- AIM OF THE TASK: Using only the entries below, copy exactly the lines that begin at the one with "responde a la" and end at the one with "Detailní popis produktu", both included. Drop the pictures.

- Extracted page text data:
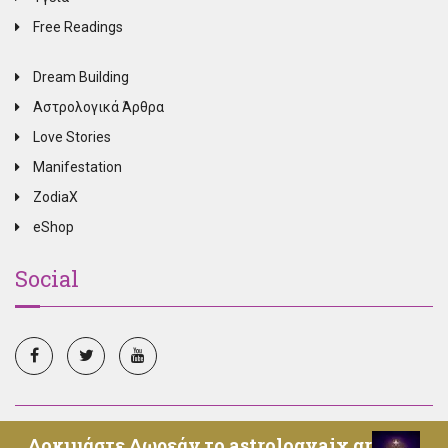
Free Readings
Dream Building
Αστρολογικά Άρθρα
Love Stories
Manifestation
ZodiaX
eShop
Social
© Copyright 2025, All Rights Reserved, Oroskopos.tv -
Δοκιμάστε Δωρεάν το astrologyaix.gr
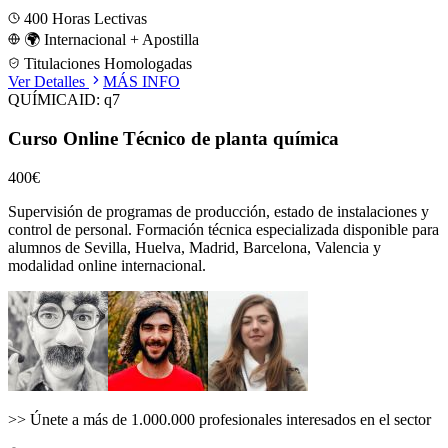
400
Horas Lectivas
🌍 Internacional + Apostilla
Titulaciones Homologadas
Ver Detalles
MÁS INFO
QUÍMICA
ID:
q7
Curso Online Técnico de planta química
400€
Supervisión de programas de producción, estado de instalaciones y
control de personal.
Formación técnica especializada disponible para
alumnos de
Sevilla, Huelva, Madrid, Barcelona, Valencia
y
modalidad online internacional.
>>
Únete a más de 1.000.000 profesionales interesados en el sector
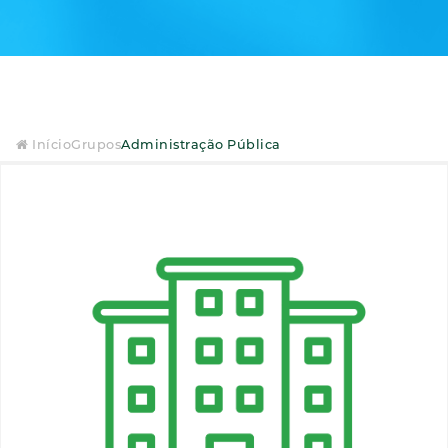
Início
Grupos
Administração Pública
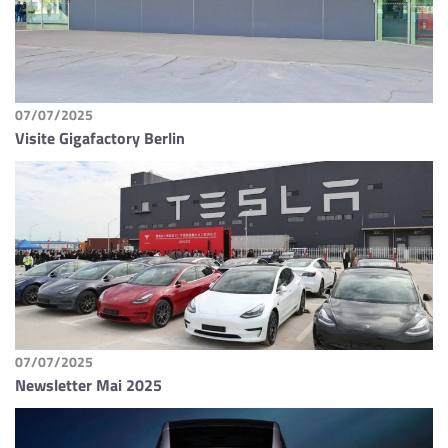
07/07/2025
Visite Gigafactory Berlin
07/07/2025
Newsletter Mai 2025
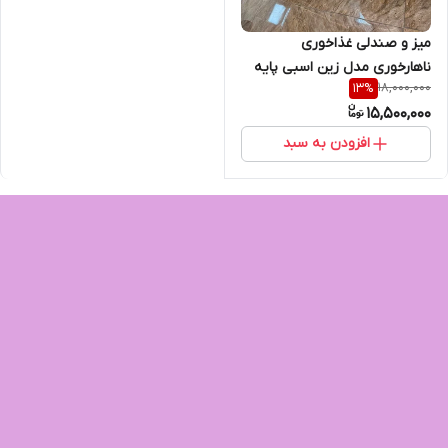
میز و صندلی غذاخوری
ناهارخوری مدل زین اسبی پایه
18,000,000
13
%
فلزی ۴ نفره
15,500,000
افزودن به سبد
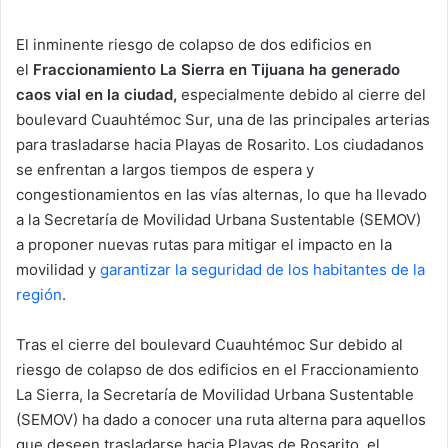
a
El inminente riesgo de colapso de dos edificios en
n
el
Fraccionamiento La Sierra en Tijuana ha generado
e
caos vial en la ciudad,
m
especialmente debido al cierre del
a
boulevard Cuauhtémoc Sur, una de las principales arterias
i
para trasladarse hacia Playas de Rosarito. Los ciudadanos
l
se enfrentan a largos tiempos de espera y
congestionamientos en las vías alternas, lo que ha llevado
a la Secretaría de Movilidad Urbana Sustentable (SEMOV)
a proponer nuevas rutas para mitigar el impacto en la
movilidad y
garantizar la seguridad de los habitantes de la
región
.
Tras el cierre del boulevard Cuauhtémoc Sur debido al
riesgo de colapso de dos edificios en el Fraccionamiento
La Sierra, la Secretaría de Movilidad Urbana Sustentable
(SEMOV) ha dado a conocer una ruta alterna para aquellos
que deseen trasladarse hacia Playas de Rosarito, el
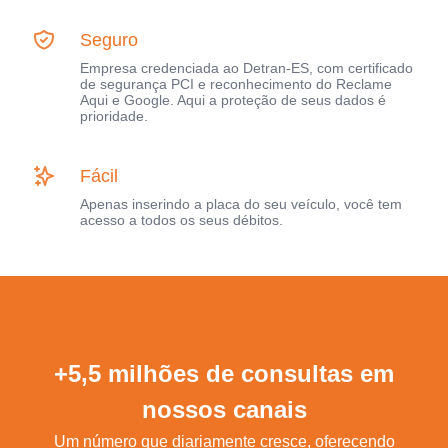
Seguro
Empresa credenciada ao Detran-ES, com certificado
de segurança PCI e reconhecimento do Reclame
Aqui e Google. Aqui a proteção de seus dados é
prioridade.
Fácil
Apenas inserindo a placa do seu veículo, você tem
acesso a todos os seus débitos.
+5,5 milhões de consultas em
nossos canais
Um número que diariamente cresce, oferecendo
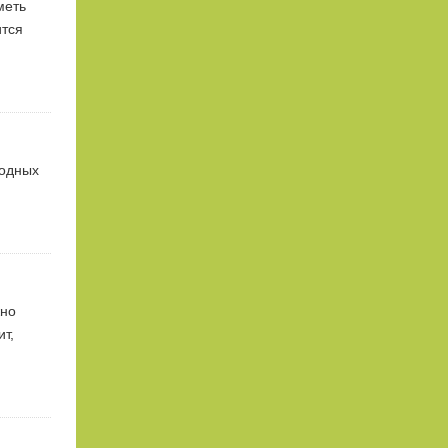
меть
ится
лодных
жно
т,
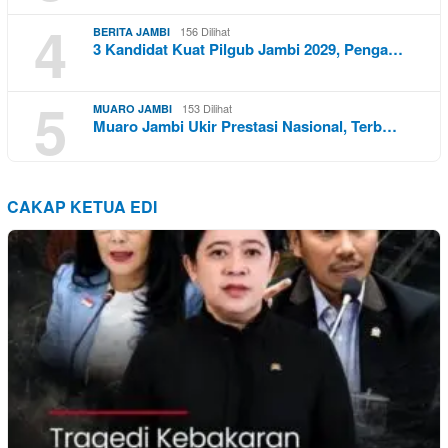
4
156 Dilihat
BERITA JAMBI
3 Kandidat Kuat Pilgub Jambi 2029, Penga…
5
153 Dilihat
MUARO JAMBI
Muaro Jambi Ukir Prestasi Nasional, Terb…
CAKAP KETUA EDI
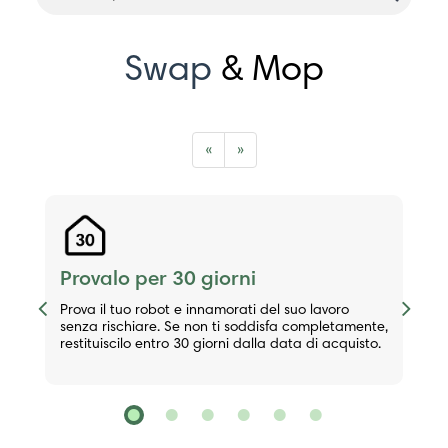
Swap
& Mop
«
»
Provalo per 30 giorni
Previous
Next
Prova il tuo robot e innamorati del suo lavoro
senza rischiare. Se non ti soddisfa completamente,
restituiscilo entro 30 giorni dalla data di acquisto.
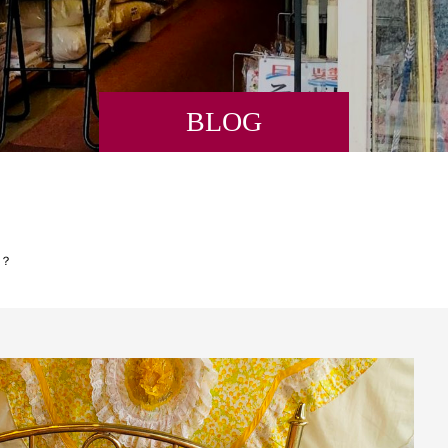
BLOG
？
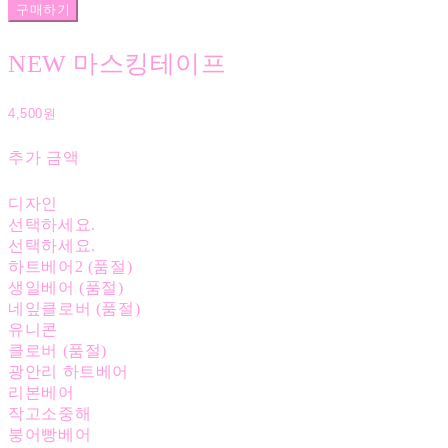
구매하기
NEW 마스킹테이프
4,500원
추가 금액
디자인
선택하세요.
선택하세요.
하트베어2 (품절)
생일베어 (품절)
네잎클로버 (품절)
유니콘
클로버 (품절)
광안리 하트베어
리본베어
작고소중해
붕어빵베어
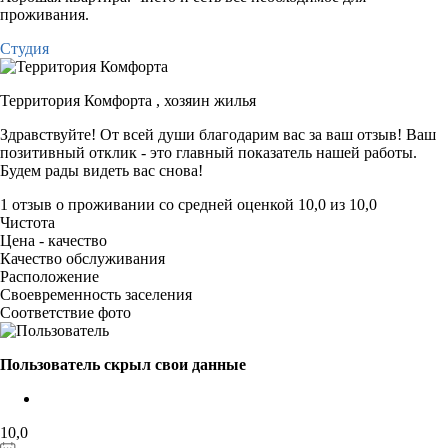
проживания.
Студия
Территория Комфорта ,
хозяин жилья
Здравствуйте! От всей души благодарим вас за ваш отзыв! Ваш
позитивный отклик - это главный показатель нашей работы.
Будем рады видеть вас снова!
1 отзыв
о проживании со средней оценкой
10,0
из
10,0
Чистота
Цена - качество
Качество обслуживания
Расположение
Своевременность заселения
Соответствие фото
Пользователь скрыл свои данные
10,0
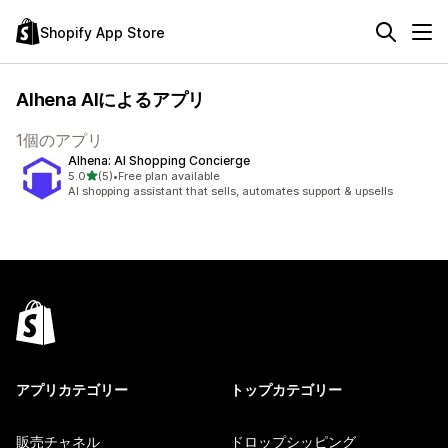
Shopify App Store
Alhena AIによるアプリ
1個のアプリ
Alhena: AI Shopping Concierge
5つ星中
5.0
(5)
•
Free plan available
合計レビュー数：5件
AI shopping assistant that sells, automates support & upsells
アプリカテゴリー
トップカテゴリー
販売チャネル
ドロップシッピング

---

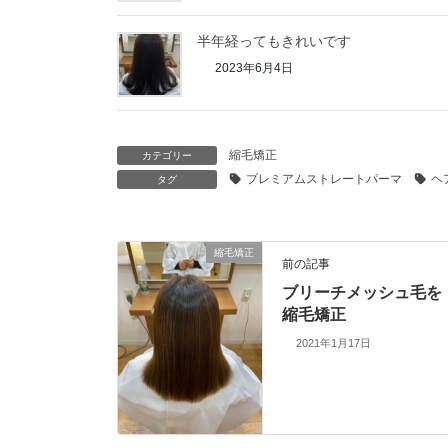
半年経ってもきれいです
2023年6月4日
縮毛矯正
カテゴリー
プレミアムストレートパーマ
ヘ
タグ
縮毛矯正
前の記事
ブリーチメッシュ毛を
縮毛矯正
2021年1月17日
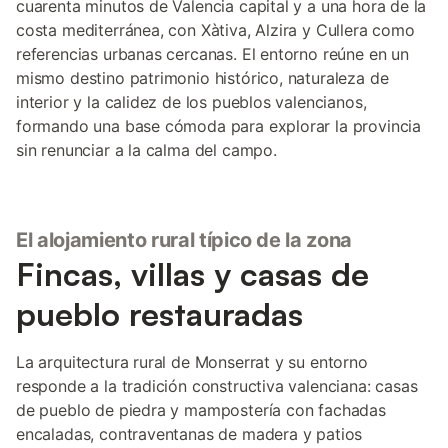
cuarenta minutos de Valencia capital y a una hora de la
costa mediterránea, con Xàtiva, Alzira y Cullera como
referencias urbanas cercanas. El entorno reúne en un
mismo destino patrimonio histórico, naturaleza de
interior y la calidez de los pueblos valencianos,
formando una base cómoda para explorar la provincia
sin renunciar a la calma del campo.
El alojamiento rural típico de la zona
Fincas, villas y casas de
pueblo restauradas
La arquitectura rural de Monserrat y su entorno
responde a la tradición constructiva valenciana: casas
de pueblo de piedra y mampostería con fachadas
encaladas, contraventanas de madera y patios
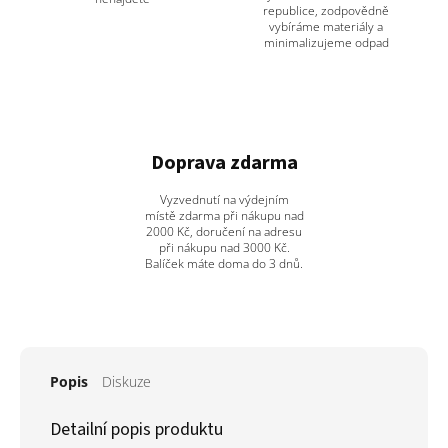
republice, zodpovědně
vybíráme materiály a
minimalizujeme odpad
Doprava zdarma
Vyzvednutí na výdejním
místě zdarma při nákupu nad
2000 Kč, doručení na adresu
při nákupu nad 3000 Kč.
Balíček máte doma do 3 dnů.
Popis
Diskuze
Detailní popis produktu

---

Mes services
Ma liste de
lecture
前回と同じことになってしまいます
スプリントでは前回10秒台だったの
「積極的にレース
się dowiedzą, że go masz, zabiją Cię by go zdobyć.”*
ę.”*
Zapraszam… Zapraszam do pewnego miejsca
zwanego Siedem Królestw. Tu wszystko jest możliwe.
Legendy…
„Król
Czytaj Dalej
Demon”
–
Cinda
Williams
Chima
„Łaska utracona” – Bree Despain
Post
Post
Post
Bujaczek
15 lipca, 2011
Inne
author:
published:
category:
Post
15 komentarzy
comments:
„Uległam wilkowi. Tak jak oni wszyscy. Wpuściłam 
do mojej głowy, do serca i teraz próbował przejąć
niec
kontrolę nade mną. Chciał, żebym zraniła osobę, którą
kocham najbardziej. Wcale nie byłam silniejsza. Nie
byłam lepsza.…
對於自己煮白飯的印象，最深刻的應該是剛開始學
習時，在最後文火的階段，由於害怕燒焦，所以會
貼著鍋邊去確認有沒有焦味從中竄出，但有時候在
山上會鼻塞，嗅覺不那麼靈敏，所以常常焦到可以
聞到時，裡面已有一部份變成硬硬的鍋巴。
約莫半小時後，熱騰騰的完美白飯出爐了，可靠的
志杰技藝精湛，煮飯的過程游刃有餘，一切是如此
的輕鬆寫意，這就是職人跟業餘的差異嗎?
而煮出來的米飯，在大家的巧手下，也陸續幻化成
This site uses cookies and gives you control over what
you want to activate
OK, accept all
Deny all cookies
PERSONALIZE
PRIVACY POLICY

- FINAL ANSWER:
responde a la tradición constructiva valenciana: casas
de pueblo de piedra y mampostería con fachadas
encaladas, contraventanas de madera y patios
republice, zodpovědně
vybíráme materiály a
minimalizujeme odpad
Doprava zdarma
Vyzvednutí na výdejním
místě zdarma při nákupu nad
2000 Kč, doručení na adresu
při nákupu nad 3000 Kč.
Balíček máte doma do 3 dnů.
Popis
Diskuze
Detailní popis produktu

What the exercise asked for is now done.